# What needs to be done
Return, exactly as written, the line containing "that includes both" and every line after it to the end of the records below, with no pictures.
╭─ Data to use
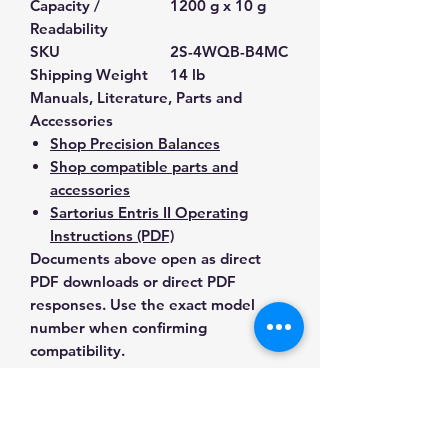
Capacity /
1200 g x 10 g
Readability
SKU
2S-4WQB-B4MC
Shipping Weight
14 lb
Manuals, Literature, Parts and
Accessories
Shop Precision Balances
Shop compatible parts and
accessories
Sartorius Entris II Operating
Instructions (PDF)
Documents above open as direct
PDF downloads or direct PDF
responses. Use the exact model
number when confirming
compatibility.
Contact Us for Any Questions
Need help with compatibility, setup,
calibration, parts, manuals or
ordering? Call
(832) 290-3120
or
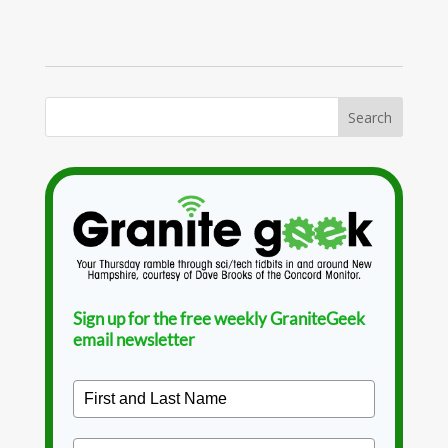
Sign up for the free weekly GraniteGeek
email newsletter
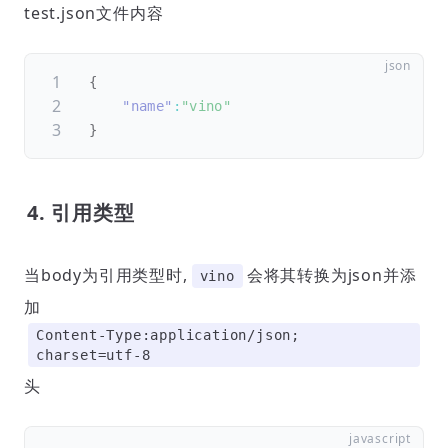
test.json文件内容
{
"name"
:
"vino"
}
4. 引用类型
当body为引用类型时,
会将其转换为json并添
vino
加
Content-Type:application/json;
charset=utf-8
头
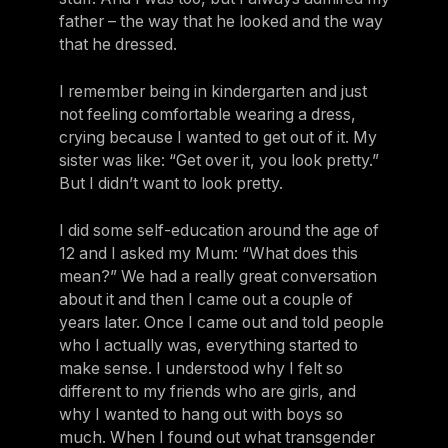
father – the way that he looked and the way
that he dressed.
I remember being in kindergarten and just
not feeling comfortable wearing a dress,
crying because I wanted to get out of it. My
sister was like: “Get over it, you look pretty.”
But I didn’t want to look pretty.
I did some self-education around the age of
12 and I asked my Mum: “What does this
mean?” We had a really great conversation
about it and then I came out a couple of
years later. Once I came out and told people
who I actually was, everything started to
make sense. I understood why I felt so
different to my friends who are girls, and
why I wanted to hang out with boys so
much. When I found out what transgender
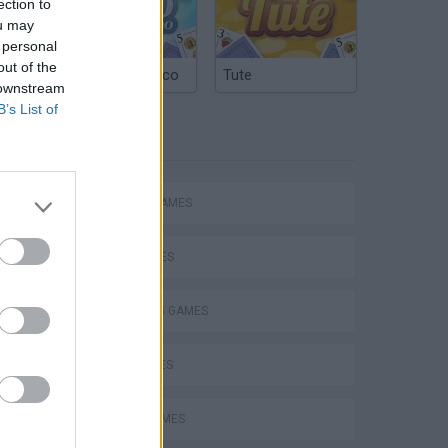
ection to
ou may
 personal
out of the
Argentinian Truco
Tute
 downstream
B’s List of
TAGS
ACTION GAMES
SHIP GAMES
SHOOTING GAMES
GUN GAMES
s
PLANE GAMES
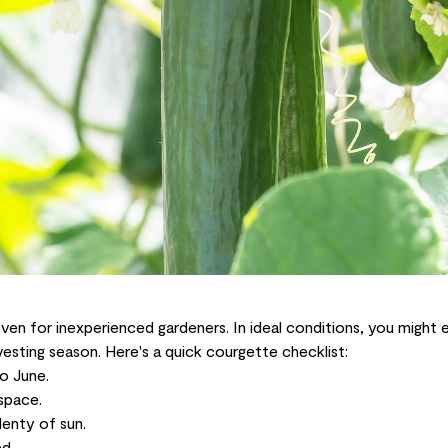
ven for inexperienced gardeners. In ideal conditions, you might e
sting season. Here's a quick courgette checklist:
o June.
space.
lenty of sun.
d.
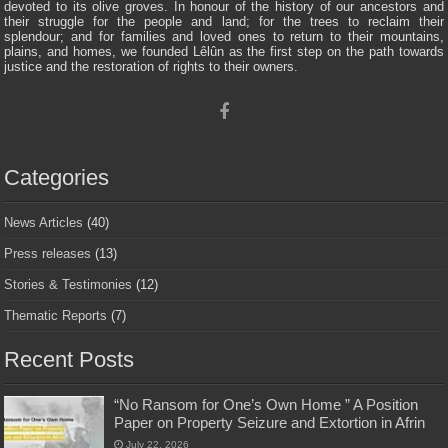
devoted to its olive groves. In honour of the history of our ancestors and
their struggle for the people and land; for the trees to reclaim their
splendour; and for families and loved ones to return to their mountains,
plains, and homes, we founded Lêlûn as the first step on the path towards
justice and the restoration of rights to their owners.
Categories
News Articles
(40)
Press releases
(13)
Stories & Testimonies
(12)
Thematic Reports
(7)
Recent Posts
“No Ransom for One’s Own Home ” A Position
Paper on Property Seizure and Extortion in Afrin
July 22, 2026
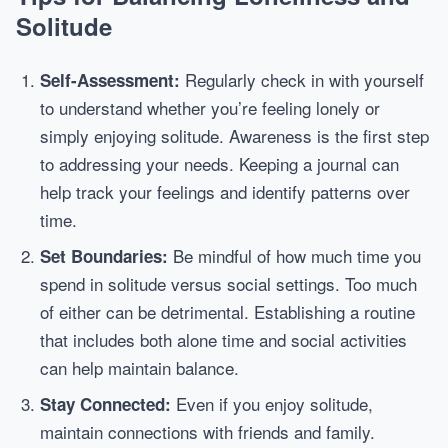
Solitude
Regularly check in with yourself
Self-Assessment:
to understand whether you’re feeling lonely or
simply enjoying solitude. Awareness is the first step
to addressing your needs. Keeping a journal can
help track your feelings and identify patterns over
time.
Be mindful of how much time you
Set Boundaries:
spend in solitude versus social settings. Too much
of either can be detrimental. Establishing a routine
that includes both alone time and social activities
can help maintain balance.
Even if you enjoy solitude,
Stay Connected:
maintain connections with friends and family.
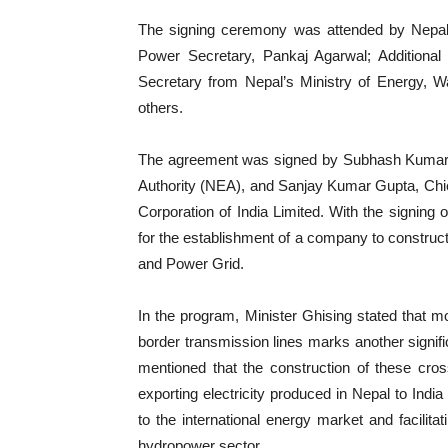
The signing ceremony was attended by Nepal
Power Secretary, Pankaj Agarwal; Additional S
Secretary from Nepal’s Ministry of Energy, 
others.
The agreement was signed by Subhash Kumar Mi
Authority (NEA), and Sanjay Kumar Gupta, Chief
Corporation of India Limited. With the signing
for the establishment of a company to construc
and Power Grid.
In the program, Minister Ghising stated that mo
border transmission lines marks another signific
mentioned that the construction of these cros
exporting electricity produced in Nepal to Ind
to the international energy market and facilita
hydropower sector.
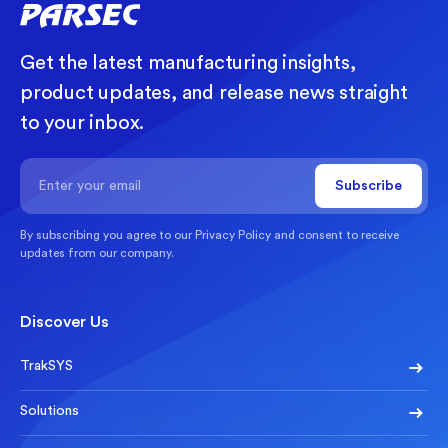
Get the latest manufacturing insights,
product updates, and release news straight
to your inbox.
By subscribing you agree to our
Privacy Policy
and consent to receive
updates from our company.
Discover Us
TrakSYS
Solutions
╰─
# Exercise answer
that includes both alone time and social activities
can help maintain balance.
Even if you enjoy solitude,
Stay Connected:
maintain connections with friends and family.
The signing ceremony was attended by Nepal
Power Secretary, Pankaj Agarwal; Additional S
Secretary from Nepal’s Ministry of Energy, 
others.
The agreement was signed by Subhash Kumar Mi
Authority (NEA), and Sanjay Kumar Gupta, Chief
Corporation of India Limited. With the signing
for the establishment of a company to construc
and Power Grid.
In the program, Minister Ghising stated that mo
border transmission lines marks another signific
mentioned that the construction of these cros
exporting electricity produced in Nepal to Ind
to the international energy market and facilita
hydropower sector.
Get the latest manufacturing insights,
product updates, and release news straight
to your inbox.
By subscribing you agree to our
Privacy Policy
and consent to receive
updates from our company.
Discover Us
TrakSYS
Solutions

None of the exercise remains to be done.